As I hurried into the park, a steep horizon of trees and hills blocked out the lights from the surrounding city. There was only an occasional foot lamp for light, and it was eerie and frightening to be in there alone. Of course, I was sure I wasn't alone.

The Monkey House was farther inside the gates than I had remembered. I finally located it in the dark. It looked like an old Victorian railway station. Across a cobble-stoned circle there was a more modern structure that I knew was the Reptile House.

A sign over the twin doors of the old Monkey House read: WARNING: QUARANTINE - DO NOT ENTER! More eeriness. I tried the tall twin doors, but they were securely locked.

On the wall beside the doors I saw a faded blue-and-white sign - the international pictograph indicating there was a phone inside. Was that the phone he wanted me to use?

I shook the doors, which were old and wooden and rattled loudly. Inside, I could hear monkeys starting to scream and act out. First the smaller primates: spider monkeys, chimpanzees, gibbons. Then the deeper grunt of a gorilla.
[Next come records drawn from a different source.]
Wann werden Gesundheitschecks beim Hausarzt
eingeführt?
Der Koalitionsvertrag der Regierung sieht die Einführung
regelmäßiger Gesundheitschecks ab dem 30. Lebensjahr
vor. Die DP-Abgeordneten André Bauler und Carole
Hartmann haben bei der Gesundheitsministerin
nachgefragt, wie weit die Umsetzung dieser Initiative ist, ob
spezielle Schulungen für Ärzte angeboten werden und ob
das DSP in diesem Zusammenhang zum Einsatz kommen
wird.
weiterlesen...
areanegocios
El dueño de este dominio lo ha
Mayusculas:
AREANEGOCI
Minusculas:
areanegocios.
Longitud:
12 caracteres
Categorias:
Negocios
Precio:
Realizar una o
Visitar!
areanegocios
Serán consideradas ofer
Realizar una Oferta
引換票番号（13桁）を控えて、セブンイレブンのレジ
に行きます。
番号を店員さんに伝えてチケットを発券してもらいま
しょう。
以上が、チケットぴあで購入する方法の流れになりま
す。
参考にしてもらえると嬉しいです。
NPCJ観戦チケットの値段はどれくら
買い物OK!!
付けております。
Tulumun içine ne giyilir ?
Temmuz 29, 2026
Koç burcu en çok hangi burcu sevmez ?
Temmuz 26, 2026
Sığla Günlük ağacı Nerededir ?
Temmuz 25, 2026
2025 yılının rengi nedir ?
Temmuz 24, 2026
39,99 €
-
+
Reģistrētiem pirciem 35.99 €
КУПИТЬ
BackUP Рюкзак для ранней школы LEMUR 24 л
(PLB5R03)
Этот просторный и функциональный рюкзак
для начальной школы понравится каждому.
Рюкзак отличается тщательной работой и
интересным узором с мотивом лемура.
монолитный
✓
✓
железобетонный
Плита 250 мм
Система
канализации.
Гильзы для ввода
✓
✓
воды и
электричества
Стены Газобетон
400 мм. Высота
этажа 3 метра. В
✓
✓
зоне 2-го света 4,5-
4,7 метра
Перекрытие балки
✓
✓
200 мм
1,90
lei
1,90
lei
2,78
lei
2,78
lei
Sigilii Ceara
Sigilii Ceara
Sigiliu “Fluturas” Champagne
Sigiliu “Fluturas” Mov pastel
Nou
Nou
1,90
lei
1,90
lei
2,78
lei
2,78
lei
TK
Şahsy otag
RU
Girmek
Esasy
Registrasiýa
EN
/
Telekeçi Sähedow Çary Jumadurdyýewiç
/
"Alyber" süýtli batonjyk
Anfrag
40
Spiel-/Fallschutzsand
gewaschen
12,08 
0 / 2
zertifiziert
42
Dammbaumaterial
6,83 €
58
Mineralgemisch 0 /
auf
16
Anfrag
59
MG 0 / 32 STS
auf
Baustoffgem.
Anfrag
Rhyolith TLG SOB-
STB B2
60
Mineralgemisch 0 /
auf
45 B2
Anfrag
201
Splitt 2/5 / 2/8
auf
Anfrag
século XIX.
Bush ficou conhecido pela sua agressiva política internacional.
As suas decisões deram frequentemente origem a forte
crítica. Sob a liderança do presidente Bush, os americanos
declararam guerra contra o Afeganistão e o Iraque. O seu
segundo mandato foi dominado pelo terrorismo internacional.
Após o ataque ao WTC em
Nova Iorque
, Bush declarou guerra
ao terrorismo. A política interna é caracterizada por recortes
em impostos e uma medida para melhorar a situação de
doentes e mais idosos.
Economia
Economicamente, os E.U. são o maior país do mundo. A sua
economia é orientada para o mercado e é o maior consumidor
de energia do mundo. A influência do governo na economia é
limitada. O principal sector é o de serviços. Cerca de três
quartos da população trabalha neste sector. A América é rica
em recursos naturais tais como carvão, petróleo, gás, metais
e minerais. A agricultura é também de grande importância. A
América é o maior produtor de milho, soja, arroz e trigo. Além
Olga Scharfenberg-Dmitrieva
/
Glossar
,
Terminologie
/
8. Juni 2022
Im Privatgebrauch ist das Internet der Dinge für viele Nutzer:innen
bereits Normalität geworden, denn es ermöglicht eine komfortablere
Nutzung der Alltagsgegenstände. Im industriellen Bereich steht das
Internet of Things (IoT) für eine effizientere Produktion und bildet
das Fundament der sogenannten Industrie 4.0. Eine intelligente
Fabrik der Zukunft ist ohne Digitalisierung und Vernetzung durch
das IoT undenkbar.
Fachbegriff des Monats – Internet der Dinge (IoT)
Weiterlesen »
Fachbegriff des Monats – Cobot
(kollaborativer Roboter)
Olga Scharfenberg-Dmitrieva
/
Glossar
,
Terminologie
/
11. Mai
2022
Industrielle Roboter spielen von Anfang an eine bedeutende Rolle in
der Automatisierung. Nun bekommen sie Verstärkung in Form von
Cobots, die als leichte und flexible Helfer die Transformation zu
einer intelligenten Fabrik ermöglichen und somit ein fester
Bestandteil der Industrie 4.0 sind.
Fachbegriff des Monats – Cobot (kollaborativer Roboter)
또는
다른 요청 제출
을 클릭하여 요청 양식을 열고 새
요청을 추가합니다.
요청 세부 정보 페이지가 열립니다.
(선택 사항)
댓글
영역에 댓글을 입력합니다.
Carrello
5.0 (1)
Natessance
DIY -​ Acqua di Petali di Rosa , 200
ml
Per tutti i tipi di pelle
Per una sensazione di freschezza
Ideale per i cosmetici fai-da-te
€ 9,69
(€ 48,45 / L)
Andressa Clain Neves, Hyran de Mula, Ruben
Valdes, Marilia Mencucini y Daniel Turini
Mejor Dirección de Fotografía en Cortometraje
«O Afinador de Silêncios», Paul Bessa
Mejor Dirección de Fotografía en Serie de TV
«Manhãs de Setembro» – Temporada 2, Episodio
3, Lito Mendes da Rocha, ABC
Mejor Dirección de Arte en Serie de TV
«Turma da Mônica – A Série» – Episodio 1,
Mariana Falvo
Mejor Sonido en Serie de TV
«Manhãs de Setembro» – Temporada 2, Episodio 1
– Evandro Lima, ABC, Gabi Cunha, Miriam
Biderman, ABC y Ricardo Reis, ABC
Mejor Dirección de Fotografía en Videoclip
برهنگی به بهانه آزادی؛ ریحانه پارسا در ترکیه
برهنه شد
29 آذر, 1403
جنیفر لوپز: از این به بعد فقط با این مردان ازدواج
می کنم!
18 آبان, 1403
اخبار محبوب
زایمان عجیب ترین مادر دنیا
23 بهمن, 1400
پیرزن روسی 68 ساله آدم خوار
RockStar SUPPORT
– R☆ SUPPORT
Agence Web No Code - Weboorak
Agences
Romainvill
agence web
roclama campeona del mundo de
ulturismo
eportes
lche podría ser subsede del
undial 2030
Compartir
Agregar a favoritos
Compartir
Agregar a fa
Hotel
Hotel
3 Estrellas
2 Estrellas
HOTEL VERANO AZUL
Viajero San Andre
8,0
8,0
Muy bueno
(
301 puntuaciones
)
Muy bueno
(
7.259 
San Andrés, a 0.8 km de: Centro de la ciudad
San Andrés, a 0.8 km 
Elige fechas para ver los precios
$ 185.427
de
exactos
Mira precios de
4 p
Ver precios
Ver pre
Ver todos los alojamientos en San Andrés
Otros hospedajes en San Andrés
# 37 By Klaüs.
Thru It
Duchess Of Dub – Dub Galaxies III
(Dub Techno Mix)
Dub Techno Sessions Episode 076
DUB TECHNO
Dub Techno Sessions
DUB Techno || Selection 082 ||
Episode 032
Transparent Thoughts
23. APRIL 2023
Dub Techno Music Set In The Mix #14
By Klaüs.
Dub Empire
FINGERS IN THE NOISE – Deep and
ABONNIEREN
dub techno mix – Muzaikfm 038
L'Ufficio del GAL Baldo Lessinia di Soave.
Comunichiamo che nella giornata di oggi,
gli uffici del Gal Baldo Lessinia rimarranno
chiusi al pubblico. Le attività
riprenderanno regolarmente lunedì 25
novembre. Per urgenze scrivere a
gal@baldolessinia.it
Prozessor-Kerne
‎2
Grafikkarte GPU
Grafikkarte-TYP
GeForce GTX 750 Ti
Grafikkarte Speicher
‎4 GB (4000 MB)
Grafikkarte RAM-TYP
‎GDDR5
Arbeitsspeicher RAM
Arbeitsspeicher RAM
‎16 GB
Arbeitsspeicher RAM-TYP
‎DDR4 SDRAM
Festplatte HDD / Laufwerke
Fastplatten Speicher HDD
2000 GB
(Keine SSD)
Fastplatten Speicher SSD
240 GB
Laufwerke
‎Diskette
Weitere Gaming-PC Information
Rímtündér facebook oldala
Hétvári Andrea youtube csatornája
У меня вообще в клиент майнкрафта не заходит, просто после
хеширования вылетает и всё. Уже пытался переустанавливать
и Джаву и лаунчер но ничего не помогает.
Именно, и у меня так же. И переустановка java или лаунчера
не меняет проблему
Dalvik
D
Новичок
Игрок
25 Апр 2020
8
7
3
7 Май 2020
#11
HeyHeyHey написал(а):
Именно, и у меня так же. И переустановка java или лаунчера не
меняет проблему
I caught sight of a dim red glow across the cobble-stoned circle. Another pay phone was over there.

I hurried across the square. Checked my watch. It was two minutes past nine.

He kept me waiting the last time.

I thought about his game-playing. Was this all a role-playing game to him? How did he win? Lose?

I worried that I wasn't at the right phone. I didn't see any others, but there was always the one locked inside the old Monkey House.

Was that the phone he wanted me to use? I felt frantic and hyper. So many dangerous emotions were building up inside me.

I heard a long, sustained 'aaaaahhhh', like the sound of a football crowd at the opening kickoff. It startled me until I realized it was the apes in the Monkey House.

Was something wrong in there? An intruder? Something or someone near the phone?

I waited another five minutes, and then it dragged on to ten minutes. It was driving me crazy. I almost couldn't bear it any longer, and I thought about beeping Patsy.

Then my beeper went off, and I jumped!

It was Patsy. It had to be an emergency.

I stared at the silent pay phone; I waited a half-minute or so. Then I snatched it up.

I called the beeper number and left the number of the pay phone. I waited some more.

Patsy didn't call me back.

Neither did the mystery caller.

I was in a sweat.

I had to make a decision now. I was caught in a very bad place. My head was starting to reel.

Suddenly the phone rang. I grabbed at it, almost dropped the receiver. My heart was pounding like a bass drum.

'We have her.'

'Where?' I yelled into the receiver.

'She's at the Farragut, of course.'

The Weasel hung up. He never said she was safe.